Obesity is a serious problem many people are facing in the modern world. The United States Centers for Disease Control and Prevention (CDC) estimates a 30 percent obesity rate in several states of the U.S.A. Eating healthy is the first and most important step on the way of maintaining the perfect weight.

Serious diseases, such as diabetes, high blood pressure and heart diseases can be avoided with healthy nutrition. With these Top Five ways, keeping weight in check should be easy and tasty!

1. Water is the key

It is well known that our bodies need as much hydration as possible. Drinking a lot of water will tighten up the skin, eliminate toxins and speed up the metabolism, ensuring efficient weight loss. However, not only pure water helps; many foods have high water content which will meet body’s needs. As Jill Weisenberger, RD, CDE, says, “Even foods as broccoli, roasted and skinless chicken breasts contain water.”

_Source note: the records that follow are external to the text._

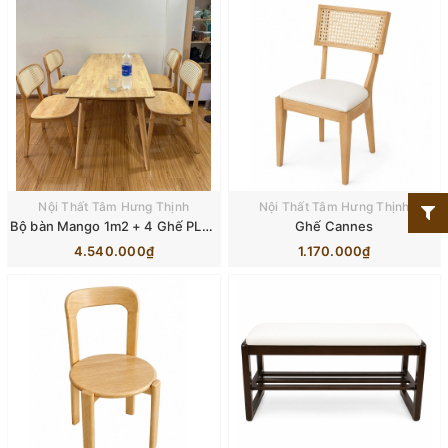
Nội Thất Tâm Hưng Thịnh
Nội Thất Tâm Hưng Thịnh
Bộ bàn Mango 1m2 + 4 Ghế PLC mắt cáo
Ghế Cannes
4.540.000₫
1.170.000₫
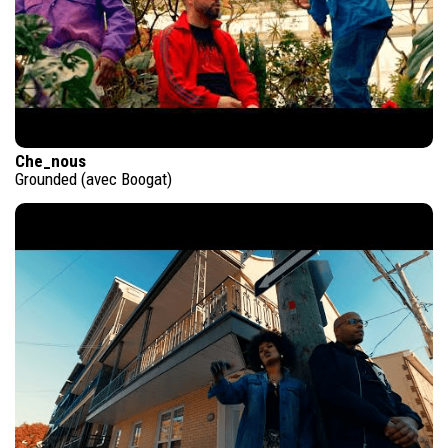
Che_nous
Grounded (avec Boogat)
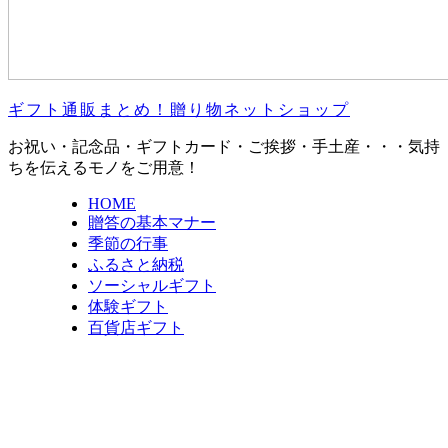
ギフト通販まとめ！贈り物ネットショップ
お祝い・記念品・ギフトカード・ご挨拶・手土産・・・気持
ちを伝えるモノをご用意！
HOME
贈答の基本マナー
季節の行事
ふるさと納税
ソーシャルギフト
体験ギフト
百貨店ギフト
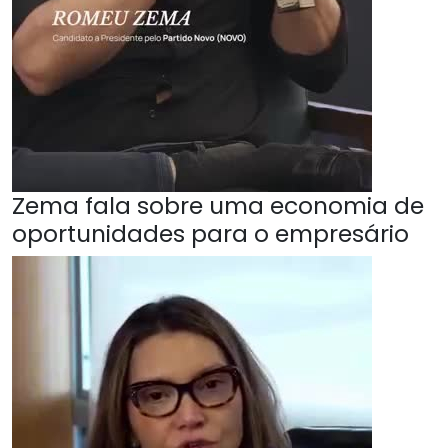
Zema fala sobre uma economia de
oportunidades para o empresário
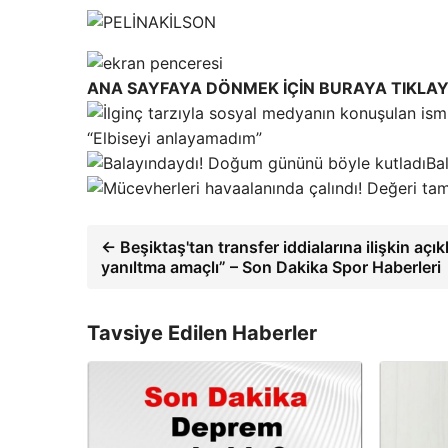
ANA SAYFAYA DÖNMEK İÇİN BURAYA TIKLAY
“Elbiseyi anlayamadım”
Ba
← Beşiktaş'tan transfer iddialarına ilişkin açı
yanıltma amaçlı” – Son Dakika Spor Haberleri
Tavsiye Edilen Haberler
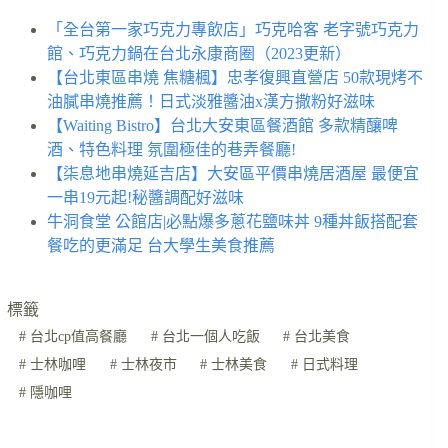
「全台第一家巧克力專飲店」巧克哈客 老字號巧克力
館、巧克力鍋在台北永康商圈（2023更新）
【台北東區串燒 焦糖楓】忠孝復興直營店 50款現烤不
油膩串燒推薦！日式淡雅醬油x漢方撒粉好滋味
【Waiting Bistro】台北大安東區餐酒館 多款精釀啤
酒、特色料理 氛圍極佳的巷弄餐廳!
【柒息地串燒延吉店】大安區平價串燒居酒屋 最便宜
一串19元起!秘醬調配好滋味
牛洞食堂 公館店|必點爆多蔥花鹽味丼 9種丼飯搭配套
餐吃的更滿足 台大學生美食推薦
標籤
#
台北cp值高餐廳
#
台北一個人吃飯
#
台北美食
#
士林咖哩
#
士林夜市
#
士林美食
#
日式料理
#
隱咖哩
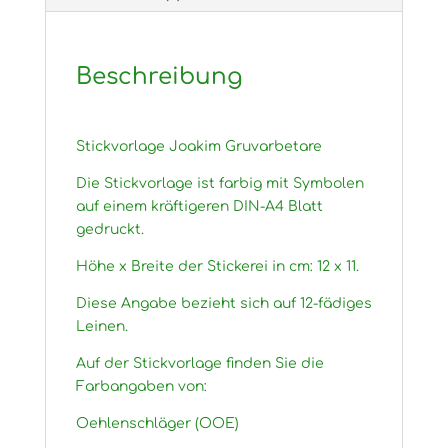
Beschreibung
Stickvorlage Joakim Gruvarbetare
Die Stickvorlage ist farbig mit Symbolen
auf einem kräftigeren DIN-A4 Blatt
gedruckt.
Höhe x Breite der Stickerei in cm: 12 x 11.
Diese Angabe bezieht sich auf 12-fädiges
Leinen.
Auf der Stickvorlage finden Sie die
Farbangaben von:
Oehlenschläger (OOE)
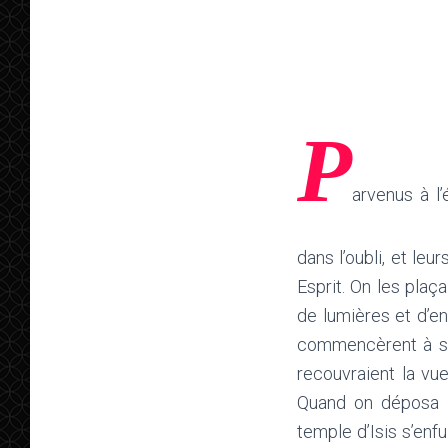
P
arvenus à l’
dans l’oubli, et le
Esprit. On les pla
de lumières et d’en
commencèrent à se 
recouvraient la vu
Quand on déposa le
temple d’Isis s’enfu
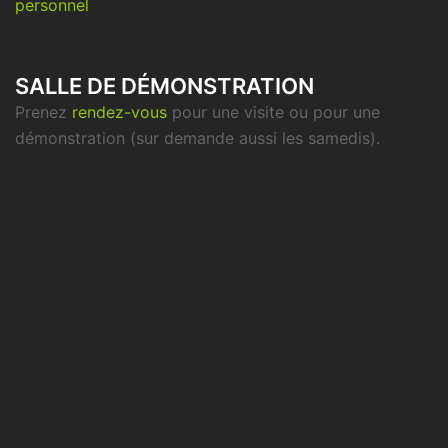
personnel
SALLE DE DÉMONSTRATION
Prenez
rendez-vous
pour une visite ou pour une
démonstration (sur demande aussi les samedis).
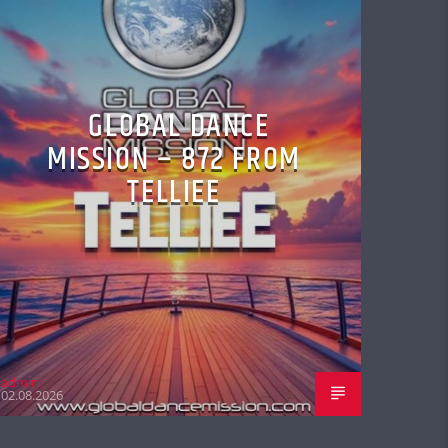
GLOBAL DANCE
MISSION – 872 FROM
TELLIEE
admin
02.08.2026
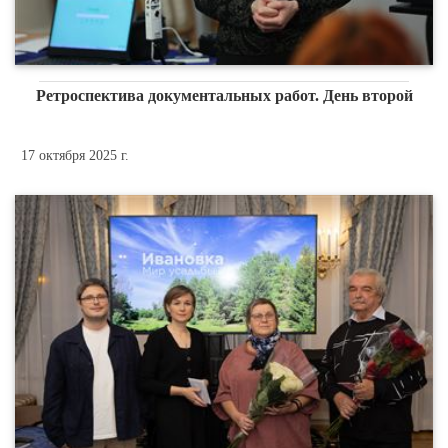
Ретроспектива документальных работ. День второй
17 октября 2025 г.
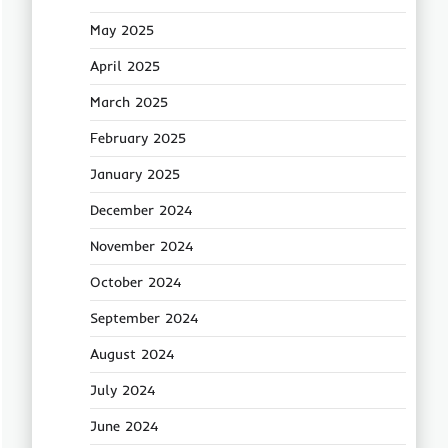
May 2025
April 2025
March 2025
February 2025
January 2025
December 2024
November 2024
October 2024
September 2024
August 2024
July 2024
June 2024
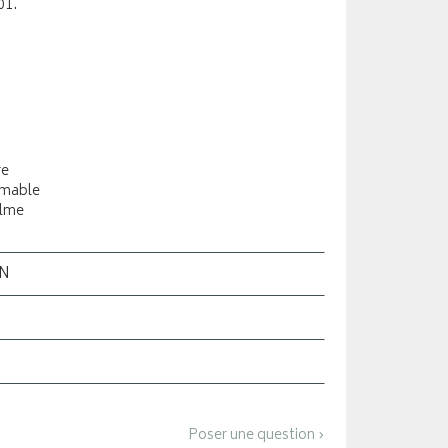
01.
re
rmable
alme
ON
Poser une question ›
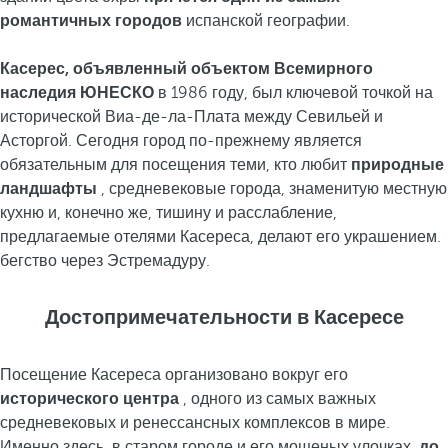
романтичных городов
испанской географии.
Касерес, объявленный объектом Всемирного
наследия ЮНЕСКО
в 1986 году, был ключевой точкой на
исторической Виа-де-ла-Плата между Севильей и
Асторгой. Сегодня город по-прежнему является
обязательным для посещения теми, кто любит
природные
ландшафты
, средневековые города, знаменитую местную
кухню и, конечно же, тишину и расслабление,
предлагаемые отелями Касереса, делают его украшением.
бегство через Эстремадуру.
Достопримечательности в Касересе
Посещение Касереса организовано вокруг его
исторического центра
, одного из самых важных
средневековых и ренессансных комплексов в мире.
Именно здесь, в старом городе и его мощеных улочках,
до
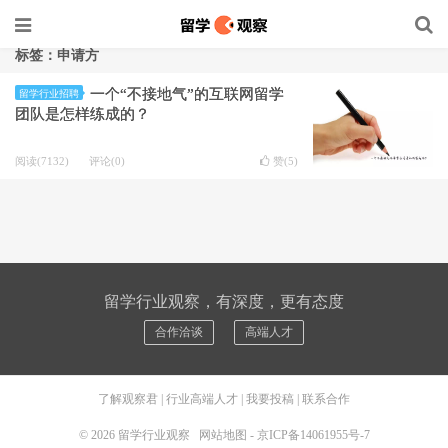
标签：申请方
一个“不接地气”的互联网留学
留学行业招聘
团队是怎样练成的？
阅读(7132)
评论(0)
赞(
5
)
留学行业观察，有深度，更有态度
合作洽谈
高端人才
了解观察君
|
行业高端人才
|
我要投稿
|
联系合作
© 2026
留学行业观察
网站地图
-
京ICP备14061955号-7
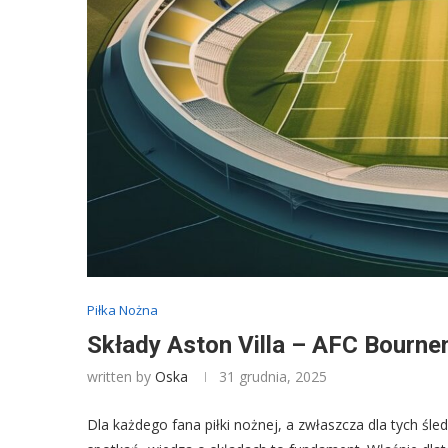
Piłka Nożna
Składy Aston Villa – AFC Bourne
written by
Oska
31 grudnia, 2025
Dla każdego fana piłki nożnej, a zwłaszcza dla tych śl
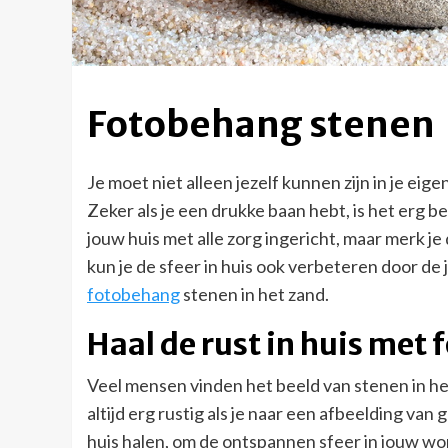
Fotobehang stenen
Je moet niet alleen jezelf kunnen zijn in je ei
Zeker als je een drukke baan hebt, is het erg bel
jouw huis met alle zorg ingericht, maar merk je
kun je de sfeer in huis ook verbeteren door de
fotobehang
stenen in het zand.
Haal de rust in huis met
Veel mensen vinden het beeld van stenen in he
altijd erg rustig als je naar een afbeelding van 
huis halen, om de ontspannen sfeer in jouw wo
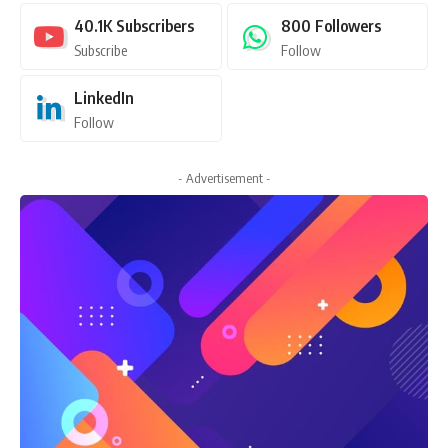
40.1K
Subscribers
800
Followers
Subscribe
Follow
LinkedIn
Follow
- Advertisement -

2. Spicy foods are good foods

Spices do magic when it comes to weight loss. Ginseng, for example, speeds up the metabolism and improves the insulin sensitivity. Found in cayenne peppers, Capsaicin can decrease calorie intake and shrink fat tissue, as the experts at Daegu University of Korea have found. Experimenting with spices make food flavourful and help reduce the weight by speeding up the metabolism.

3. Eliminate sugar you do not need

Energy drinks, “vitamin water”, soda and other sweet drinks are harmful to the body. Not only they often contain unhealthy ingredients, but are rich in sugar which does harm to every diet and exercise. “Contained in one 20-ounce bottle of soda are 65 grams of sugar. This is equivalent to the sugar content of nearly three two-ounce chocolate candy bars or approximately 22 packets of table sugar”, says Susan Blumenthal, M.D. These enormous amounts of sugar can be dangerous, so it is best to avoid this kind of drinks.

4. High fibre content is the solution

Fibre is a friend in need for every dieter. Foods high in fibre taste great and have naturally low calories count. "A healthy high-fibre breakfast could cut your risk for insulin resistance by 30 to 50 percent", says Jo-Anne Rizzotto, RD, a nutritionist at the Joslin Diabetes Center in Boston. Foods like cereals boost the metabolism and provide the body with clean and fast energy sources.

5. A simple formula: high fibre, high protein and low carbohydrates

Combining fibre and proteins is the right way to prepare a healthy and tasty meal. Furthermore, replacing carbohydrates with proteins can reduce the risk of heart diseases. Not only is this formula healthy, it also ensures a rapid weight loss.

“A realistic high protein weight-reducing diet was associated with greater fat loss and lower blood pressure when compared with a high carbohydrate, high fibre diet in high risk overweight and obese women,” concludes a research paper written by researchers of University of Otago, New Zealand.

Among many diets available, the best ones for effective weight control are those which meet the stated standard.